2023 saw its fair share of workplace trends from gen Z—such as #lazygirljob or moonlighting (aka working two or more remote jobs)—which reimagined what the 2010s’ hustle or girlboss culture might look like in the 2020s. As we move into 2024, expect the sentiment behind these movements to stay, even if their names on social media might change.

All in all, as gen Z enters the workforce, they’ll continue to rethink their relationships with labour, hierarchy and previous ideas of work. This may result in a push towards reimagined ways of working, such as a four-day week. But, in the meantime, expect polyworking to continue as the cost of living crisis, unfortunately, remains a key issue.

Trend 3: Rethinking growth

Compared to previous generations, gen Z is more comfortable thinking of alternative, non-linear solutions to widespread issues, namely the climate crisis. As the think tank Soon Futures puts it: “The growth imperative is under a critical review, as discerning gen Z challenges (and blames) the current economic system for its harmful impact on the environment.”

Rather than accepting capitalism as the given system, young people tend to be more open to exploring other options, posing collective rather than just individual ideas. One example of this could be the meatless majority. This year, Statista published a study showing that 43 per cent of gen Z in the UK planned to not eat meat in 2023. Agreeing with this, Yelena Wheeler, a clinical registered dietitian, predicts that young people will continue to adopt “plant-based diets, driven by factors such as sustainability, environmental concerns and cost considerations.”

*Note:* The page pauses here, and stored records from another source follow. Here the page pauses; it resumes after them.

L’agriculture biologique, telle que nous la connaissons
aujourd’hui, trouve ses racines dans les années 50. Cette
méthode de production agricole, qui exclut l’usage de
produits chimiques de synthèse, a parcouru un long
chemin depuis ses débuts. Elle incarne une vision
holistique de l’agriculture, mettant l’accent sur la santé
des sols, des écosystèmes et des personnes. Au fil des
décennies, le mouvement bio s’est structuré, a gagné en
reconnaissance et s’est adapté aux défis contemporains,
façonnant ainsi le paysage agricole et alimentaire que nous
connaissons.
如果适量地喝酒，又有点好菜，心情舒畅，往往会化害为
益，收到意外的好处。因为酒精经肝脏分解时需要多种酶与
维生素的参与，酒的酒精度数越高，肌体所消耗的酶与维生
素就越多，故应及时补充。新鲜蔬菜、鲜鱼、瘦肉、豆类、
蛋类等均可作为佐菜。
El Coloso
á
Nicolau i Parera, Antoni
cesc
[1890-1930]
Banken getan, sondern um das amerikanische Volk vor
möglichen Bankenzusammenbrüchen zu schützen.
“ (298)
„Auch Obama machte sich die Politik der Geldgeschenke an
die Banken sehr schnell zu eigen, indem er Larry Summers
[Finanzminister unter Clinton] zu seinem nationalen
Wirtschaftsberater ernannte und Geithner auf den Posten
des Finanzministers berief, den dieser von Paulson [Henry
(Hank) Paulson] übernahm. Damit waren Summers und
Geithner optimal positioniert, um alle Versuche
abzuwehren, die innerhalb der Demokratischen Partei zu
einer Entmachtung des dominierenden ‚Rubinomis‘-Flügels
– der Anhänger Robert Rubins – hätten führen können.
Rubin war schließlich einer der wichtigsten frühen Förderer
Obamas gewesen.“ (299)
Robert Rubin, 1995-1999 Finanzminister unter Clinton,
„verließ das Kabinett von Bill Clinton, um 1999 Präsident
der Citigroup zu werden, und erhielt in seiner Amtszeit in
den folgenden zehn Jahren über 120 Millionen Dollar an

What’s more, gen Z have also become fascinated with farming and the role it will play in the near future. In 2022, the Census of Agriculture found that the amount of farmers in the US who are under 35 has risen by 11 per cent. This growth is echoed by trending terms such as “gen Z farmer” and “gen Z farming” on TikTok, the likes of which have over 30 million views. Despite this, Bloomberg says that many gen Z farmers entering the field will never have to touch dirt, thanks to technological innovations like vertical farms in city centres.

While localised farming is a crucial element in solving the climate crisis, we’re still a way off from a TikTok trend turning into reality. Amanda Little, Bloomberg opinion columnist, notes that for the future of farming to come to fruition, policymakers “must make it clear to young recruits that they are committed to diversifying demographically, growing sustainably, bridging traditional and high-tech practices, and building a workforce with a great range of skill sets.”

Ultimately, those four key points can be applied to any of the overarching trends above as gen Z pushes the norms and continues to come of age in 2024.